Data under study.
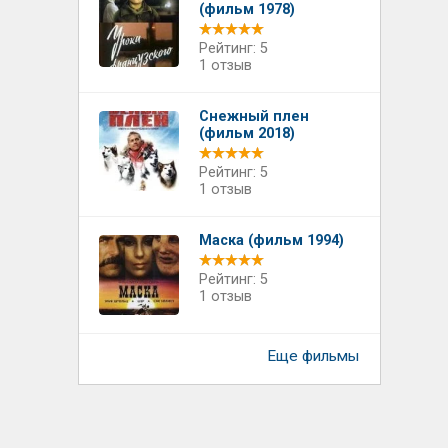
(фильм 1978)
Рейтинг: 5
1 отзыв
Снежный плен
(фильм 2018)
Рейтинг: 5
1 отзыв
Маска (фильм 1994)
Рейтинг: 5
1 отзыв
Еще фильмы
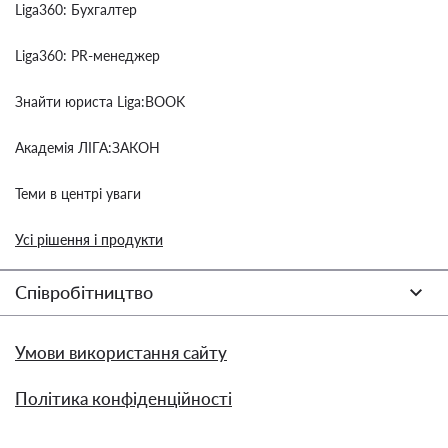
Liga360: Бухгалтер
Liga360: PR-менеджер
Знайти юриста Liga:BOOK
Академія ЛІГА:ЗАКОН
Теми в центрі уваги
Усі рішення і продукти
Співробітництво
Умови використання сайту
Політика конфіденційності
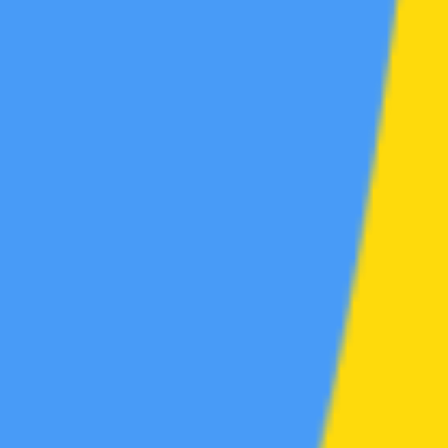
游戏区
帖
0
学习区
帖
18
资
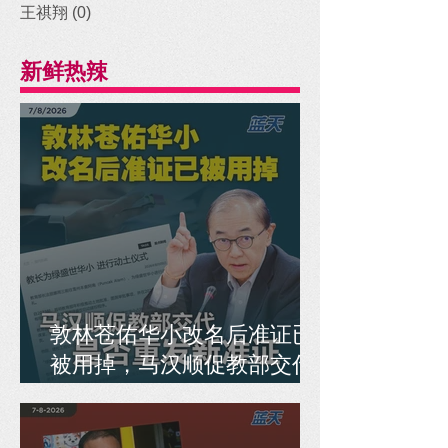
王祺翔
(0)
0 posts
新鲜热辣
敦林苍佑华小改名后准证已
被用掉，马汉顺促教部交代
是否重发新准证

--

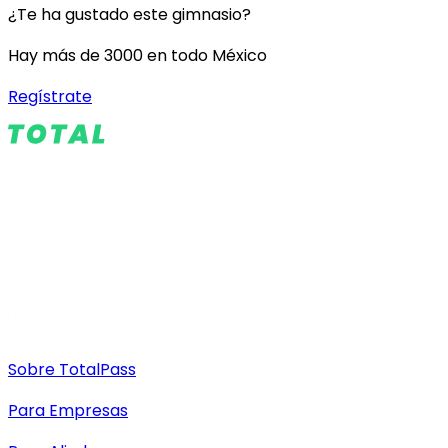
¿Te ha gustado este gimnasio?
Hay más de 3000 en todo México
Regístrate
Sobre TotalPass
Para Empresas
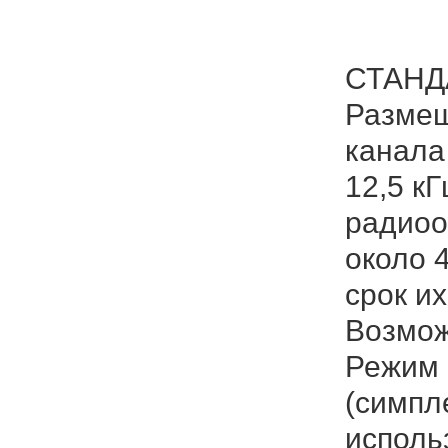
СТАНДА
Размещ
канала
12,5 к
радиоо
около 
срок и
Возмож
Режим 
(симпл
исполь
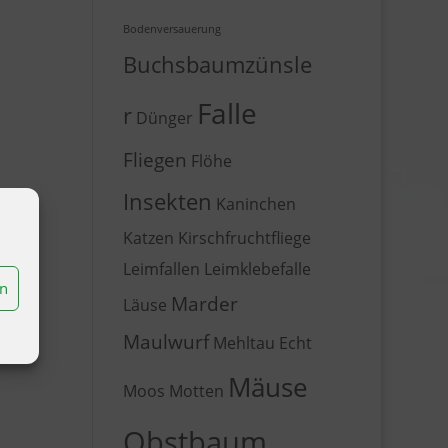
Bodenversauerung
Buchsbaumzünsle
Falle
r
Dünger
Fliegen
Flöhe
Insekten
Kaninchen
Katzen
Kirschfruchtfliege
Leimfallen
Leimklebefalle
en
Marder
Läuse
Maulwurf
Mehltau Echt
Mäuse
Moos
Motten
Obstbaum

Work to complete.
Starting with the line that contains "Liga360: Бухгалтер" and finishing with the line that contains "敦林苍佑华小改名后准证已", reproduce every line of the material above exactly, but not the pictures.

Solved exercise.
Liga360: Бухгалтер
Liga360: PR-менеджер
Знайти юриста Liga:BOOK
Академія ЛІГА:ЗАКОН
Теми в центрі уваги
Усі рішення і продукти
Співробітництво
Умови використання сайту
Політика конфіденційності
游戏区
帖
0
学习区
帖
18
资
王祺翔
(0)
0 posts
新鲜热辣
敦林苍佑华小改名后准证已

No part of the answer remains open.